Lee Jae-Hong, Kim Young-Taek, Lee Jong-Bin, Jeong Seong-Nyum
Department of Periodontology, Daejeon Dental Hospital, Institute of Wonkwang Dental Research, Wonkwang University College of Dentistry, Daejeon, Korea.
Department of Periodontology, National Health Insurance Service Ilsan Hospital, Goyang, Korea.
J Periodontal Implant Sci. 2022 Jun;52(3):220-229. doi: 10.5051/jpis.2104080204.
The aim of this study was to evaluate and compare the accuracy performance of dental professionals in the classification of different types of dental implant systems (DISs) using panoramic radiographic images with and without the assistance of a deep learning (DL) algorithm.
Using a self-reported questionnaire, the classification accuracy of dental professionals (including 5 board-certified periodontists, 8 periodontology residents, and 31 dentists not specialized in implantology working at 3 dental hospitals) with and without the assistance of an automated DL algorithm were determined and compared. The accuracy, sensitivity, specificity, confusion matrix, receiver operating characteristic (ROC) curves, and area under the ROC curves were calculated to evaluate the classification performance of the DL algorithm and dental professionals.

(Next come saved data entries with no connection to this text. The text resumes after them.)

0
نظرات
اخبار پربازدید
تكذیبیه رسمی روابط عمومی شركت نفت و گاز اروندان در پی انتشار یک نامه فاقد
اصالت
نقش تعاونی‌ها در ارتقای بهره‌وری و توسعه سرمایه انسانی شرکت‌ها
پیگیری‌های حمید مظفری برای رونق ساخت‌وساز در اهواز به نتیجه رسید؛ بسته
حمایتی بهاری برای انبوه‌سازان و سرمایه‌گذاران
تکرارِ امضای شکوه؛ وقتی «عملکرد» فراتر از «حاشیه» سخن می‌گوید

Using the DL algorithm led to a statistically significant improvement in the average classification accuracy of DISs (mean accuracy: 78.88%) compared to that without the assistance of the DL algorithm (mean accuracy: 63.13%, <0.05). In particular, when assisted by the DL algorithm, board-certified periodontists (mean accuracy: 88.56%) showed higher average accuracy than did the DL algorithm, and dentists not specialized in implantology (mean accuracy: 77.83%) showed the largest improvement, reaching an average accuracy similar to that of the algorithm (mean accuracy: 80.56%).

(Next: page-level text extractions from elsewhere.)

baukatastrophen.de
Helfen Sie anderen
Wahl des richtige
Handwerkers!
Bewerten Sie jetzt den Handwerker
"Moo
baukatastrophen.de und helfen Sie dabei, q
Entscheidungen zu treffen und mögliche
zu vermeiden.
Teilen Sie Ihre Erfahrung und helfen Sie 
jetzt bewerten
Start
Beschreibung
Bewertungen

The automated DL algorithm classified DISs with accuracy and performance comparable to those of board-certified periodontists, and it may be useful for dental professionals for the classification of various types of DISs encountered in clinical practice.
本研究旨在评估和比较牙科专业人员在有无深度学习(DL)算法辅助下,使用全景X线影像对不同类型牙种植系统(DISs)进行分类的准确性表现。
通过一份自填式问卷,确定并比较了牙科专业人员(包括3家牙科医院的5名获得委员会认证的牙周病专家、8名牙周病住院医师和31名非种植专业牙医)在有无自动DL算法辅助下的分类准确性。计算准确性、敏感性、特异性、混淆矩阵、受试者工作特征(ROC)曲线以及ROC曲线下面积,以评估DL算法和牙科专业人员的分类表现。
与无DL算法辅助相比,使用DL算法使DISs的平均分类准确性有统计学显著提高(平均准确性:78.88%)(无DL算法辅助时平均准确性:63.13%,P<0.05)。特别是在DL算法辅助下,获得委员会认证的牙周病专家(平均准确性:88.56%)的平均准确性高于DL算法,非种植专业牙医(平均准确性:77.83%)的提高幅度最大,达到了与算法相近的平均准确性(平均准确性:80.56%)。
自动DL算法对DISs的分类准确性和性能与获得委员会认证的牙周病专家相当,可能有助于牙科专业人员对临床实践中遇到的各种类型DISs进行分类。